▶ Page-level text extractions

== == ==

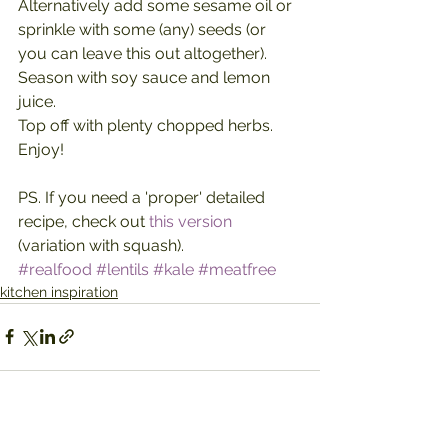
Alternatively add some sesame oil or 
sprinkle with some (any) seeds (or 
you can leave this out altogether).
Season with soy sauce and lemon 
juice.
Top off with plenty chopped herbs.
Enjoy!
PS. If you need a 'proper' detailed 
recipe, check out 
this version
(variation with squash).
#realfood
#lentils
#kale
#meatfree
kitchen inspiration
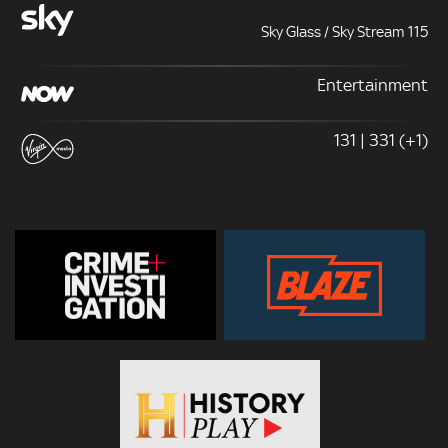
Sky Glass / Sky Stream 115
Entertainment
131 | 331 (+1)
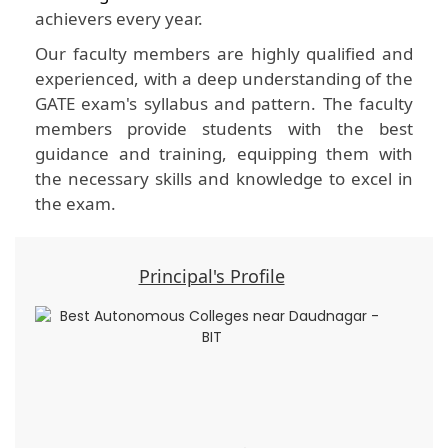
achievers every year.
Our faculty members are highly qualified and
experienced, with a deep understanding of the
GATE exam's syllabus and pattern. The faculty
members provide students with the best
guidance and training, equipping them with
the necessary skills and knowledge to excel in
the exam.
Principal's Profile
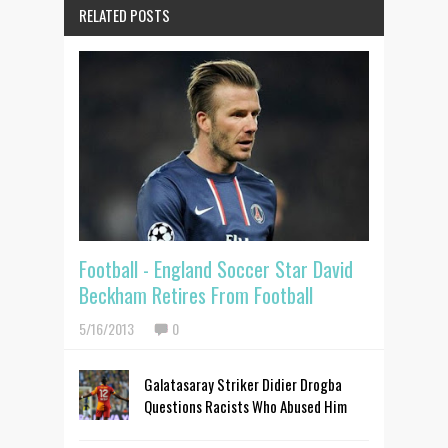
RELATED POSTS
Football - England Soccer Star David
Beckham Retires From Football
5/16/2013
0
Galatasaray Striker Didier Drogba
Questions Racists Who Abused Him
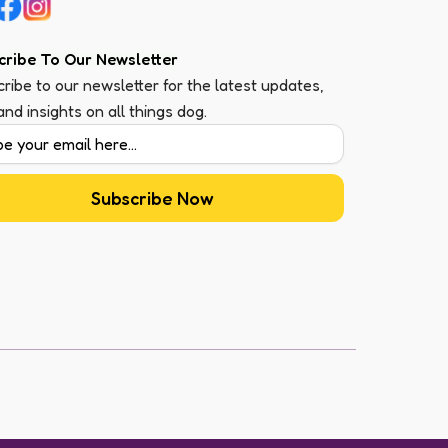
cribe To Our Newsletter
ribe to our newsletter for the latest updates,
 and insights on all things dog.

== == ==

Each line of the entries above that contains "with" is to be copied.

▶ Reply to the exercise
sprinkle with some (any) seeds (or 
Season with soy sauce and lemon 
Top off with plenty chopped herbs.
(variation with squash).
experienced, with a deep understanding of the
members provide students with the best
guidance and training, equipping them with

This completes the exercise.